Papers of John Adams, volume 14

From Robert R. Livingston, 19 December 1782 Livingston, Robert R. Adams, John
From Robert R. Livingston
No: 14: Sir Philadelphia, 19th December 1782

The enclosed Letter for Mr Dana you will open & peruse—it may possibly contain information that may be of use to you which it will be unnecessary to repeat here—1 I mentioned in my last Mr Jefferson's appointment, I have the pleasure of adding now that I have received an account from him of his acceptance of the place—2 He will be here in the course of ten or twelve days & sail with Count de Rochambeau, who proposes to return to France— The French Troops have embarked with the Marquis de Vaudreuil, & are to sail 139for the West Indies, unless they Should receive counter orders by a frigate which is now in the river— Her Letters are not yet come up, as She unfortunately run on shore at Dover it is yet uncertain whether She will be saved—3 The great political question which at present engages the attention of Congress, is the means of providing for the payment of the public debts, or at least establishing such funds for the regular discharge of the interest as may set their creditors at ease as to their capitals— It was imagined that a duty of five per cent upon all imports would afford a fund adequate to this— Congress accordingly recommended it to the several states to impose the duty They have all complied except Rhode Island, her refusal renders the other laws nugatory, as they contain clauses suspending their operation till the measure is generally adopted— Congress are about to send down a Committee to endeavour to prevail upon Rhode Island to comply with a measure that they deem so essential to public credit—4 It is extremely difficult in a Country So little used to taxes as ours is, to lay them directly—& almost impossible to impose them so equally as not to render them too oppressive on some members of the community, while others contribute little or nothing— This difficulty is encreased by the continual change of property in this Country, & by the small proportion the income bears to the value of lands.

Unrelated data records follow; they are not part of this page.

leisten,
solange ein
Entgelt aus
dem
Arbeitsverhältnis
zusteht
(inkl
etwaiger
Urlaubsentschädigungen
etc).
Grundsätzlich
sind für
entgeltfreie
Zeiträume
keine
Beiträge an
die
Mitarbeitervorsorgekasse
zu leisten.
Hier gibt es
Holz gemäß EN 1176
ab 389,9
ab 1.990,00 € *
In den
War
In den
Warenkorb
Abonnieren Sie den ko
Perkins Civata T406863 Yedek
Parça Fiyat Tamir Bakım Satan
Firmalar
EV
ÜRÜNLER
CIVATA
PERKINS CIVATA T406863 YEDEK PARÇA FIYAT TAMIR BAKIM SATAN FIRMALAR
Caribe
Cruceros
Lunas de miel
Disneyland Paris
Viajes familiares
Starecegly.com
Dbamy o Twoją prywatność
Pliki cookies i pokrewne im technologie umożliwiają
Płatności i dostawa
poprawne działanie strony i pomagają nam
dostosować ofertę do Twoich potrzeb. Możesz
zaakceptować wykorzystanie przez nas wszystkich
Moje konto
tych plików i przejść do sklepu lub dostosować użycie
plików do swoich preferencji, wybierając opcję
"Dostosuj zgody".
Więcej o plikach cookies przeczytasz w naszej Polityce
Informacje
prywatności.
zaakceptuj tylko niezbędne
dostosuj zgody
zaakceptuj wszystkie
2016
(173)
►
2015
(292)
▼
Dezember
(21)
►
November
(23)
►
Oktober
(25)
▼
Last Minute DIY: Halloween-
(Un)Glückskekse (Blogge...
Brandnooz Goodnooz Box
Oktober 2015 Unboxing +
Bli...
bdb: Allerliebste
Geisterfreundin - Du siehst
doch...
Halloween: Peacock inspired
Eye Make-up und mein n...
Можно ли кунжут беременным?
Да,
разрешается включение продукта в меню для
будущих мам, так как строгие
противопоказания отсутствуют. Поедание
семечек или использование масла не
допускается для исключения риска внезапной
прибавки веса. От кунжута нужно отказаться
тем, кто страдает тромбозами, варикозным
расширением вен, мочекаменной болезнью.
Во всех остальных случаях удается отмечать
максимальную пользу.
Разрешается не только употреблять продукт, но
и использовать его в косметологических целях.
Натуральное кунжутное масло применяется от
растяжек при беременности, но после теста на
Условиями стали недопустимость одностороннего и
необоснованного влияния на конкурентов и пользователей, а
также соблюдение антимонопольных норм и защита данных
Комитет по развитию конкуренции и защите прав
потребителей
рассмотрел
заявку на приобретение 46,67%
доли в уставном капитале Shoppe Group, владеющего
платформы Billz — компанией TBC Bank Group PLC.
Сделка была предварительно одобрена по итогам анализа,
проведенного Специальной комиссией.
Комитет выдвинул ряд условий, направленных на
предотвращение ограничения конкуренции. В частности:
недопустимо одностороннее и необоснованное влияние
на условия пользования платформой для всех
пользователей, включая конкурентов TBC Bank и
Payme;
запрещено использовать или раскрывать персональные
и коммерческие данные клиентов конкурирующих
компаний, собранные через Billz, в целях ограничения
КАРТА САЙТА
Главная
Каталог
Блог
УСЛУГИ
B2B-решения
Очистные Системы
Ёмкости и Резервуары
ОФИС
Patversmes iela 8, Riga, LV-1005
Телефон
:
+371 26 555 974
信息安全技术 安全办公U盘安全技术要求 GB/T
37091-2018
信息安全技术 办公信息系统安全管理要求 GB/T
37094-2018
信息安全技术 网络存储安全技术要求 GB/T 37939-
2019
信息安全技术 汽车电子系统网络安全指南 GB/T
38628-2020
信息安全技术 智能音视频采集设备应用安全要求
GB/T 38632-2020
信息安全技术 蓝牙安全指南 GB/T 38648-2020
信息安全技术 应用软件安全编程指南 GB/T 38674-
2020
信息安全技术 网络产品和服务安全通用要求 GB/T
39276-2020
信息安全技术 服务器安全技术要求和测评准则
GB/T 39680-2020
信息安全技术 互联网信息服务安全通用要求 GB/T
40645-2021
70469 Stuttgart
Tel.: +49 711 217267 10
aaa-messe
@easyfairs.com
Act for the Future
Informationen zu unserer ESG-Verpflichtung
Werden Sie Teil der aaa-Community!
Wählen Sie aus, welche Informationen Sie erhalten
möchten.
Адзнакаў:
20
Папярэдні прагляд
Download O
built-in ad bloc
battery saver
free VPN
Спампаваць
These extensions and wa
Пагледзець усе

By a short Letter just received from Mr Jay, it appears that England has at length Swallowed the bitter pill, & agreed to treat with the “thirteen United states of America”— I am still at a loss to account for this commission's being directed to Mr Oswald, while Mr Fitzherbert's continues in force, or is that revoked? I will not trouble myself with guesses as I must receive dispatches to day which will explain the mystery, if either Mr Franklin or Mr Jay have kept their words with me.5

I have the honor to be, sir / with great regard & esteem / Your most obedient / & most humble servant

RR Livingston

RC and enclosures (Adams Papers); internal address: “Honble. John Adams—”; endorsed by John Thaxter: “No. 14. / Secy. Livingston / 19. Decr. 1782.” For the enclosures, see note 1. Dupl (Adams Papers).


This is likely Livingston's letter of 17 Dec. in which he, because of the “difficulty of conveying letters” to Dana, provided a lengthy summary of events over the past year, but no copy has been found in the Adams Papers (Wharton, Dipl. Corr. Amer. Rev. , 6:144–149). However, filed with Livingston's 19 Dec. letter in the Adams Papers are four documents: (1) Livingston's letter of 29 May to Dana concerning the Asgill affair; (2) Congress’ 27 May resolution instructing Dana not to present his letters of credence until he had been recognized in his official capacity; (3) Congress’ 18 Nov. resolution appointing Thomas Barclay to settle accounts in Europe; and (4) Congress’ 3 Dec. 140resolution to accept Livingston's resignation but continue him in office until 19 Dec. when a new secretary was to be chosen (same, 5:446–447; JCC , 22:301; 23:728–730, 759). The first two documents were more likely enclosed with Livingston's letter to JA of 29 May (vol. 13:84–85). There is no indication of how or when the third and fourth documents were received.


Livingston's last was of 18 Nov., above. For Jefferson's mission, see note 2 to that letter.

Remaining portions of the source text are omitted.